The Washington Post and New York Times present two rather different accounts of the beating of a young Palestinian in Jerusalem. Per the Times, which follows closely the Israeli media’s description of what occurred:
Seven Israeli teenagers were in custody on Monday, accused of what a police official and several witnesses described as an attempted lynching of several Palestinian youths … A 15-year-old suspect standing outside court said, “For my part he can die, he’s an Arab.” The police said that scores of Jewish youths were involved in the attack late Thursday in West Jerusalem’s Zion Square, leaving one 17-year-old unconscious and hospitalized. Hundreds of bystanders watched the mob beating, the police said — and no one intervened.
The article continues:
The police said Thursday’s beating of Mr. Julani, who regained consciousness in the hospital on Sunday, resulted from a brawl after a girl in a crowd of Israeli youths complained that she had been harassed by an Arab. Micky Rosenfeld, a police spokesman, said the girl had spurred the crowd to seek vengeance, though her lawyer denied that on Israel Radio on Monday. The crowd then arbitrarily focused on Mr. Julani and his friends, Mr. Rosenfeld said, beating Mr. Julani until he lost consciousness. …
[Julani's] cousin, Muhammad Mujahid, 17, said he and four friends were walking in the square and suddenly found themselves being chased by a group of youths. “They were shouting ‘Arabs, death to Arabs,’ ” he said. “I saw about 50 people chasing us. We ran, but about 10 of them caught Jamal.”
The incident shocked many Israelis and there was considerable commentary regarding it, mostly deploring the attack:
Nimrod Aloni, the head of the Institute for Educational Thought at a Tel Aviv teachers college, said, “this cannot just be an expression of something he has heard at home.” “This is directly tied to national fundamentalism that is the same as the rhetoric of neo-Nazis, Taliban and K.K.K.,” Mr. Aloni said. “This comes from an entire culture that has been escalating toward an open and blunt language based on us being the chosen people who are allowed to do whatever we like.”
So what does the Post report? “Seven people, mostly Jewish youths, have been arrested on suspicion of assaulting a Palestinian resident of East Jerusalem.” Why did it occur? “The incident snowballed, and the Jewish group verbally abused and violently attacked.” No other details of what actually happened were provided by the Post, which took its material from a Reuters dispatch and then edited out much of the reporting to tell the story in a truncated form. The account appeared in the Post’s print edition but does not appear on its website, though another story “Attacks on Palestinians, presumed by Jews, kindles debate on state of Israeli values” sourced to AP did subsequently appear online providing more details, after an earlier version of the same article reduced the incident to one sentence: “On Friday, a group of Jewish youths beat up a Palestinian teenager in Jerusalem, where he remains in hospital.”

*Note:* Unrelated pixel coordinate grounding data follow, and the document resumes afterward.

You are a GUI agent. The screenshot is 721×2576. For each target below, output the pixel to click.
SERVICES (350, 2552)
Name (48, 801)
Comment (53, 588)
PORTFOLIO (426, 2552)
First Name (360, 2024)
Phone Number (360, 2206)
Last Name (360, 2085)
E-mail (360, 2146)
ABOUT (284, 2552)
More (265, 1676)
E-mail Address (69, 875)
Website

Even though the Post has a correspondent in Israel, the coverage of the story is limited to edited replay of two wire services. Someone learning about the incident only from the Post might note various versions of the story and could easily obtain what appears to be a deliberately skewed account of what had occurred. Based on the earlier versions, some readers might conclude that it was little more than two groups of teenagers involved in a gang fight. Unfortunately, when it comes to Israel/Palestine far too much of the news goes through gatekeepers like the Washington Post.